BEGIN RECORDS SUPPLIED

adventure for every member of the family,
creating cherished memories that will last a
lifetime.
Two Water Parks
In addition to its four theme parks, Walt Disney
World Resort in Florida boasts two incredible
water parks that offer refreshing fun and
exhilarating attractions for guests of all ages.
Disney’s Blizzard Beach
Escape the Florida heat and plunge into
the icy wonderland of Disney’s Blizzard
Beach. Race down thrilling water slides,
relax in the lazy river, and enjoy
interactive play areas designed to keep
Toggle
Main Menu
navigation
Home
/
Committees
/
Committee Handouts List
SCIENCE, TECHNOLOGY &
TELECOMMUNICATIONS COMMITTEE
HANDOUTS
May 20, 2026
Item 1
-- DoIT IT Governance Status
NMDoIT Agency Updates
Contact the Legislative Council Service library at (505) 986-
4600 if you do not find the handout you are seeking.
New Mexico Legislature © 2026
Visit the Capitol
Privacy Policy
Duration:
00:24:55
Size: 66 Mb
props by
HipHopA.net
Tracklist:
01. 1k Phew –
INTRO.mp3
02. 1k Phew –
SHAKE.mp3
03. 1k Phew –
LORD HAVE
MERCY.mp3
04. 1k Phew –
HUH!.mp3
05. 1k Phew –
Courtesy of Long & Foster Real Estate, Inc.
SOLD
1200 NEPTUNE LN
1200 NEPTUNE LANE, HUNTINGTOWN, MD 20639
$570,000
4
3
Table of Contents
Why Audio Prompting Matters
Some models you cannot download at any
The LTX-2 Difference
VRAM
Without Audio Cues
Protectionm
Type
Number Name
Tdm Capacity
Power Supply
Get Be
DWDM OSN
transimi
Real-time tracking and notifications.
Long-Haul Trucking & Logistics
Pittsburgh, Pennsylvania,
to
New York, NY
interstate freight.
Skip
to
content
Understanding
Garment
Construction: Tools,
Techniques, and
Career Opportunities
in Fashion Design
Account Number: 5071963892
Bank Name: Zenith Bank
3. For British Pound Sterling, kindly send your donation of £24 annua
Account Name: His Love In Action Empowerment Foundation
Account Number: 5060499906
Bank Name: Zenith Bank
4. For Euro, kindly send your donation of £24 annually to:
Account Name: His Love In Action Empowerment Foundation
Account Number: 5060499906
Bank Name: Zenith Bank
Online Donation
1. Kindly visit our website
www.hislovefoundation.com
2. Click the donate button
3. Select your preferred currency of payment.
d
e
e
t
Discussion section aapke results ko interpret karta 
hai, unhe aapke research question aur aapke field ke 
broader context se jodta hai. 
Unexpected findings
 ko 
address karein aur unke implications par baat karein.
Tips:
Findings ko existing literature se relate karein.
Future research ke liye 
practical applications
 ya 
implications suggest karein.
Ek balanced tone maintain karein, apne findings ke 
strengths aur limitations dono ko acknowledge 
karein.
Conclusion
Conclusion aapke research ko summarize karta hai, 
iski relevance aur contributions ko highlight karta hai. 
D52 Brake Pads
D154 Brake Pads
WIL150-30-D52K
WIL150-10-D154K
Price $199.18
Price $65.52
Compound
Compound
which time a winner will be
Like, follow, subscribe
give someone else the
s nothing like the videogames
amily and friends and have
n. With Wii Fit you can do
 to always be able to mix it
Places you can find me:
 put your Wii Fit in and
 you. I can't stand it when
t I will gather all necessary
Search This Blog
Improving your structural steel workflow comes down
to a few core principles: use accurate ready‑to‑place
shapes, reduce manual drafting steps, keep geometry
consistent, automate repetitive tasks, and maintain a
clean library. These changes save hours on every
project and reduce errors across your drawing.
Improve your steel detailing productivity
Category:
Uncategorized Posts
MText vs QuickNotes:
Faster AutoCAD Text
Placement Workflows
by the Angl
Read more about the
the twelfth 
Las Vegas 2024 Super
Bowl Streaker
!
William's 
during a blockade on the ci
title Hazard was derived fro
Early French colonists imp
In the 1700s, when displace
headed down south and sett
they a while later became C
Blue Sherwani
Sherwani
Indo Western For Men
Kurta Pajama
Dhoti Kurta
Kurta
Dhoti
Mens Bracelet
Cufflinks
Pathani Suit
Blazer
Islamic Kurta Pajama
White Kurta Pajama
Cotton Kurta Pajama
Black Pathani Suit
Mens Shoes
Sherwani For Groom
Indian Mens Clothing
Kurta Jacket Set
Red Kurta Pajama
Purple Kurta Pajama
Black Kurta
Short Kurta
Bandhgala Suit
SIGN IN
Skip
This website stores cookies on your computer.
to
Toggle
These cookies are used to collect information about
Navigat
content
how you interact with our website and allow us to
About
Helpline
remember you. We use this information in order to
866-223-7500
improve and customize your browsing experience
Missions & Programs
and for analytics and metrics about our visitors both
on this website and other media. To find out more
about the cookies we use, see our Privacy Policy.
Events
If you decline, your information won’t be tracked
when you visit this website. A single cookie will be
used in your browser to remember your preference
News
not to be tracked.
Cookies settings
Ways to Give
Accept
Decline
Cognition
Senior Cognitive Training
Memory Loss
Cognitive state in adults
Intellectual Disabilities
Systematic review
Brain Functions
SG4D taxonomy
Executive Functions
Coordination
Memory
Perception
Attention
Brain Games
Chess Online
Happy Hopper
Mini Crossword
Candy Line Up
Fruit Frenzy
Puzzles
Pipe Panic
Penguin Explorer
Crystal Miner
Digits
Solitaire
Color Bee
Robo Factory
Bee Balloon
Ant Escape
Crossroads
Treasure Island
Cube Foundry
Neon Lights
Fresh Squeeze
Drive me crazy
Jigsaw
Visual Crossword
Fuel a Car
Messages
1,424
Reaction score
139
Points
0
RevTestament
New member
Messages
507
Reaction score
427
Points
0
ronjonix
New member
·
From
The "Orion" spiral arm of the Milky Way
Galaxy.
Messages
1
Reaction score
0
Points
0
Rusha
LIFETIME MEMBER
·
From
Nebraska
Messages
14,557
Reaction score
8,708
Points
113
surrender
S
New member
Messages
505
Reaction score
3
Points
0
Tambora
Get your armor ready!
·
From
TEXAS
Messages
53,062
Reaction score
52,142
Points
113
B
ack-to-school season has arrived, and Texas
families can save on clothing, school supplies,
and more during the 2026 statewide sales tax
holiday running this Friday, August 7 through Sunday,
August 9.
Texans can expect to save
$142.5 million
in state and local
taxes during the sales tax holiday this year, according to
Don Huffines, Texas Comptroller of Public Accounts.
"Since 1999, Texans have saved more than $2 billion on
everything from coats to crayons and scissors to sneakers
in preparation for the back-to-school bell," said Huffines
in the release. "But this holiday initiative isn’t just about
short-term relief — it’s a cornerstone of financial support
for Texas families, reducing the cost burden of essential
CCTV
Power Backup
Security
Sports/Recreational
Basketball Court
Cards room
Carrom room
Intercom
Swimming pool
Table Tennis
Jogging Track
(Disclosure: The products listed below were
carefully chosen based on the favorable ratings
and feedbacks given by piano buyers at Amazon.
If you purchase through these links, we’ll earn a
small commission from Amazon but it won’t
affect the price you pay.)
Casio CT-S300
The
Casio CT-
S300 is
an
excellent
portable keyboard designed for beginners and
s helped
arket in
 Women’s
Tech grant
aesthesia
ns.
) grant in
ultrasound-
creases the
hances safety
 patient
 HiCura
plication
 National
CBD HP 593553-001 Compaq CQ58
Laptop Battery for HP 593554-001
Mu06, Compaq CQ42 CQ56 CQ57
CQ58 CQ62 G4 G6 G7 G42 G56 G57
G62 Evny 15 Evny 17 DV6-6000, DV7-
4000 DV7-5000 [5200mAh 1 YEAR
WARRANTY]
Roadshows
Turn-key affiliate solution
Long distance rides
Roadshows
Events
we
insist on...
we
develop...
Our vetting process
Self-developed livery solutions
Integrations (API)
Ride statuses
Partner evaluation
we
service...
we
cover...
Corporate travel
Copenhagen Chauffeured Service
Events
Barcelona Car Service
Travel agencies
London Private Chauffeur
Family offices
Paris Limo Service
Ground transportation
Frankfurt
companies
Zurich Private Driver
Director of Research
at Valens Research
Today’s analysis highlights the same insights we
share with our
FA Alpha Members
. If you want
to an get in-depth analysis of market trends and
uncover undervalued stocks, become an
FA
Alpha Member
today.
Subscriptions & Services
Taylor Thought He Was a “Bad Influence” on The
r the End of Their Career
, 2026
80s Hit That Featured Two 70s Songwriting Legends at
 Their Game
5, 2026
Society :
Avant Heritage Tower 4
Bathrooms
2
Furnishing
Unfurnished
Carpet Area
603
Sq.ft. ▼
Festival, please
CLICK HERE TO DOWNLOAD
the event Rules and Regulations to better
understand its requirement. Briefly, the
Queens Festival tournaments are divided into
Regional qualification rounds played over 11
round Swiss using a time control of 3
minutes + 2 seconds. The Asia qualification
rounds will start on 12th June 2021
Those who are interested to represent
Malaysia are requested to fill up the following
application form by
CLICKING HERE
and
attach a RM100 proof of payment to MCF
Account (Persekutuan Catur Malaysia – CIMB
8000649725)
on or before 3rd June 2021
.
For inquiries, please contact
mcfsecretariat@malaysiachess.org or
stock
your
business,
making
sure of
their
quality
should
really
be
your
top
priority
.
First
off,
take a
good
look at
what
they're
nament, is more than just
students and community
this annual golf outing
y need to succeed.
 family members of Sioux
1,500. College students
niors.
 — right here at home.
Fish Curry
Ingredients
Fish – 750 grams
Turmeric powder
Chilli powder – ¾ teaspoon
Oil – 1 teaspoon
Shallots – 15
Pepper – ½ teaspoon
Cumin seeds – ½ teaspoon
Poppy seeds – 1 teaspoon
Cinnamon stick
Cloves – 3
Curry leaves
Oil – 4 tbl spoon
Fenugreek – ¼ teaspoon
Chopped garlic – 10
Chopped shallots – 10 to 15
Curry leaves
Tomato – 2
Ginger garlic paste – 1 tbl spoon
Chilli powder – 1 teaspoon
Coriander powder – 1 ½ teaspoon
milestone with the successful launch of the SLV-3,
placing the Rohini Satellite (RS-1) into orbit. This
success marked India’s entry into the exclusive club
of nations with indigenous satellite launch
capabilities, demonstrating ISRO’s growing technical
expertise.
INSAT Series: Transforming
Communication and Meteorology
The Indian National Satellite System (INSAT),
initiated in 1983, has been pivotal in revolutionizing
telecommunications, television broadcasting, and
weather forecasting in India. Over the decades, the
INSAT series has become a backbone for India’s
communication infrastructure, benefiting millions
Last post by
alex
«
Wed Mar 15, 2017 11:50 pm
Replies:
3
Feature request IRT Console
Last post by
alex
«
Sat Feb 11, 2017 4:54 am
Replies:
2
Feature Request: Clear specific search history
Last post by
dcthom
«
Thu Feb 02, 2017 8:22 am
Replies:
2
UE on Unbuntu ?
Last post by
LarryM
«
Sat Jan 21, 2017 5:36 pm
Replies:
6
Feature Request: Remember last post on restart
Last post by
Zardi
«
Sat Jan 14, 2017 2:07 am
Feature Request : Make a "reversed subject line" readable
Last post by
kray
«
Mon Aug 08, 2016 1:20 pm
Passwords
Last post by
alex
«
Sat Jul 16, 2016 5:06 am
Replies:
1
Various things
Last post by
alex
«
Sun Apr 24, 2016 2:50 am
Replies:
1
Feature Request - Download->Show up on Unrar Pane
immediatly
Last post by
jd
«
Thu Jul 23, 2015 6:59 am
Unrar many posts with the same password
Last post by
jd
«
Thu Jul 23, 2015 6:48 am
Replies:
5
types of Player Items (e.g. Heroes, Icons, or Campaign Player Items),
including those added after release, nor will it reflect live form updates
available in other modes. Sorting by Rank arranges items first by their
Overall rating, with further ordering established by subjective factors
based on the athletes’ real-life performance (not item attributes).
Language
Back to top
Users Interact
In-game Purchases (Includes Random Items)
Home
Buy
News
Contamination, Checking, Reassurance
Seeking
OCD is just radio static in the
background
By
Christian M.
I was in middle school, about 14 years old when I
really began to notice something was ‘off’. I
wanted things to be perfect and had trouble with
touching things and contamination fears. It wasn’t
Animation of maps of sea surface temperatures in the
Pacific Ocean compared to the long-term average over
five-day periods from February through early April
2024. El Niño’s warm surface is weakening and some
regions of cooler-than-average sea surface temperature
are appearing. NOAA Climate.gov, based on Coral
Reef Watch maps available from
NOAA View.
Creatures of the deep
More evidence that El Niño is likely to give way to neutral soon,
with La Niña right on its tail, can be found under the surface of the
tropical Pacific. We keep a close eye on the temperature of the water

END RECORDS SUPPLIED

WHAT IS NEEDED:
Give an exact copy of the lines above from the line with "CQ58 CQ62 G4 G6 G7 G42 G56 G57" up to and including the line with "Corporate travel", and leave everything else out.

ANSWER AREA:
CQ58 CQ62 G4 G6 G7 G42 G56 G57
G62 Evny 15 Evny 17 DV6-6000, DV7-
4000 DV7-5000 [5200mAh 1 YEAR
WARRANTY]
Roadshows
Turn-key affiliate solution
Long distance rides
Roadshows
Events
we
insist on...
we
develop...
Our vetting process
Self-developed livery solutions
Integrations (API)
Ride statuses
Partner evaluation
we
service...
we
cover...
Corporate travel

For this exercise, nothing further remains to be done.